Indeed, clicking through the two sites, it’s easy to find information on Elder Services of Cape Cod and the Islands on First Stop, but you have to know to search for it on the Mass Options site.
Jason Balboni, chairman of the Oak Bluffs finance committee, said the feedback the committee received from the council on aging is that seniors are covered by what the council does and Mass Options.
“It’s a duplication of services that doesn’t need to be paid for by taxpayers of the town,” Mr. Balboni said. “I do believe it’s duplicative.”
Rose Cogliano, council on aging director, did not respond to a message left by the Times.
Michelle Hillman, a spokeswoman for Mass Options, provided a five-page information sheet on the program, but did not immediately respond to the specific question about whether the Island program duplicates the website.

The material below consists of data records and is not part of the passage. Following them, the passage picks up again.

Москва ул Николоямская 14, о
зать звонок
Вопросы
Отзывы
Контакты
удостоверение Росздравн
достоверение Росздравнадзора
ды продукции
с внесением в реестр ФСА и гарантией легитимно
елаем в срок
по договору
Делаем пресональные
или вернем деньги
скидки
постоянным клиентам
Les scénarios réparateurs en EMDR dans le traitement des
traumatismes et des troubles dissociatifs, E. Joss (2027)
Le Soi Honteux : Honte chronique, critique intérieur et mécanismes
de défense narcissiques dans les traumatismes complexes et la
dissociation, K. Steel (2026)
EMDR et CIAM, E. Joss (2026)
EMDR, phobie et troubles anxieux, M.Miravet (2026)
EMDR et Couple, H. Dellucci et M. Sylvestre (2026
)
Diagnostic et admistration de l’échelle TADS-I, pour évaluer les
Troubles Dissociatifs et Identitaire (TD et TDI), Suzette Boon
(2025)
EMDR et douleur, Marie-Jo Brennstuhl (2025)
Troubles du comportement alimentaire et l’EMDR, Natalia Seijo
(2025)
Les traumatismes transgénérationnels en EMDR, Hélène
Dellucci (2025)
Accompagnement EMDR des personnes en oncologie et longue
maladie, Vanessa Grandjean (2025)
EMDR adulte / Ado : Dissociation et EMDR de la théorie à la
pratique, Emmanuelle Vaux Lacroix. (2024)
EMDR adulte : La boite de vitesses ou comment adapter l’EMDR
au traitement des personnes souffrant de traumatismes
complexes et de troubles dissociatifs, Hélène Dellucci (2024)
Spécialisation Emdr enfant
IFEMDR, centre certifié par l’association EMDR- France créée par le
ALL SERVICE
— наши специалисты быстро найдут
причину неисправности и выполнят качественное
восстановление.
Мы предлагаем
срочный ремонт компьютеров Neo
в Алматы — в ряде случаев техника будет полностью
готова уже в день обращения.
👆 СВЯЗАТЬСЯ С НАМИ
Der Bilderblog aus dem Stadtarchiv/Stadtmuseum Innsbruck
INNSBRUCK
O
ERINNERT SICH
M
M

Ms. Moore and Ms. Fay contend the two sites complement each other, that First Stop reaches a lot of seniors, and that those numbers are growing. In March there were close to 2,400 visits to the First Stop website, compared with less than 1,000 the previous year, according to data provided by Ms. Moore and Ms. Fay.
“It fills an important need,” Ms. Moore said.
On each town ballot a second question seeks funds for CORE (Counseling Outreach and Referral for the Elderly), which is working with First Stop to reach as many Island residents as possible to make them aware of services for homebound seniors. The six-town cost of that program is $53,000.